How to complete this task:
Would you filter the listing below so that only lines with the word "Pablos" remain?

Record extracts:
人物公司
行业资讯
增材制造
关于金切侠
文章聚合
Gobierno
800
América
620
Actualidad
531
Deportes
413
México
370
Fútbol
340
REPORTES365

---

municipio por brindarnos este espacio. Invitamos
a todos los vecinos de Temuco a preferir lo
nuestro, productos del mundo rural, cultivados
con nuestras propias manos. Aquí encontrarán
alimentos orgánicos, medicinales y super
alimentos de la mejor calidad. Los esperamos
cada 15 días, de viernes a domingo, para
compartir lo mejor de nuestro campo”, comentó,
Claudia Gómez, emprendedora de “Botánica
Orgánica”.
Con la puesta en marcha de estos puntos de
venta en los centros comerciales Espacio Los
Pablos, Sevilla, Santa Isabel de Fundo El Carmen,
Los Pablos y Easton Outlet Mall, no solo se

Exercise output:
Pablos, Sevilla, Santa Isabel de Fundo El Carmen,
Los Pablos y Easton Outlet Mall, no solo se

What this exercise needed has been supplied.